**MATERIAL SUPPLIED**
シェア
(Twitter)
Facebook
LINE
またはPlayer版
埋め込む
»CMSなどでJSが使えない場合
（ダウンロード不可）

**PROBLEM REQUIREMENTS**
Each record above must be given again exactly.

**EXERCISE ANSWER**
シェア
(Twitter)
Facebook
LINE
またはPlayer版
埋め込む
»CMSなどでJSが使えない場合
（ダウンロード不可）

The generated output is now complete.